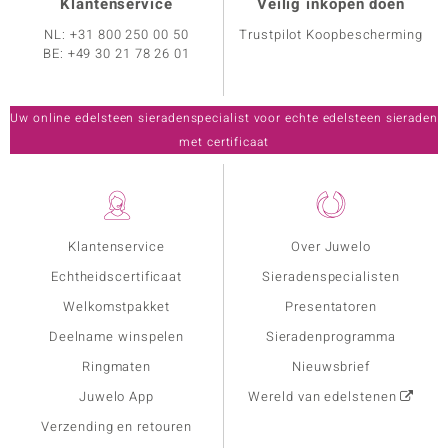
Klantenservice
Veilig inkopen doen
NL:
+31 800 250 00 50
Trustpilot Koopbescherming
BE:
+49 30 21 78 26 01
Uw online edelsteen sieradenspecialist voor echte edelsteen sieraden
met certificaat
Klantenservice
Over Juwelo
Echtheidscertificaat
Sieradenspecialisten
Welkomstpakket
Presentatoren
Deelname winspelen
Sieradenprogramma
Ringmaten
Nieuwsbrief
Juwelo App
Wereld van edelstenen
Verzending en retouren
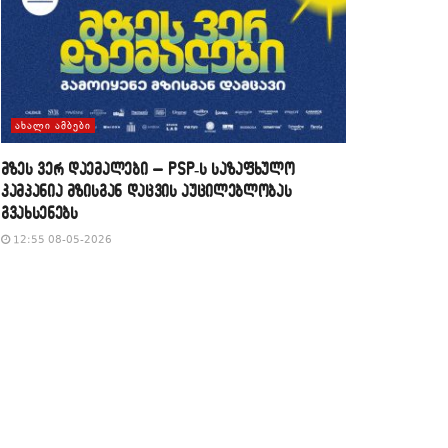
ᲐᲮᲐᲚᲘ ᲐᲛᲑᲔᲑᲘ
მზეს ვერ დაემალები – PSP-ს საზაფხულო
კამპანია მზისგან დაცვის აუცილებლობას
გვახსენებს
12:55 08-05-2026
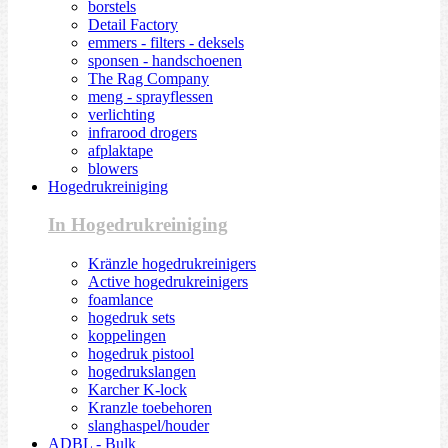
borstels
Detail Factory
emmers - filters - deksels
sponsen - handschoenen
The Rag Company
meng - sprayflessen
verlichting
infrarood drogers
afplaktape
blowers
Hogedrukreiniging
In Hogedrukreiniging
Kränzle hogedrukreinigers
Active hogedrukreinigers
foamlance
hogedruk sets
koppelingen
hogedruk pistool
hogedrukslangen
Karcher K-lock
Kranzle toebehoren
slanghaspel/houder
ADBL - Bulk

---------------

■ Exercise directions ■
Go through the records above, find each line with the string "Hogedrukreiniging", and copy it.

■ Answer to the problem ■
Hogedrukreiniging
In Hogedrukreiniging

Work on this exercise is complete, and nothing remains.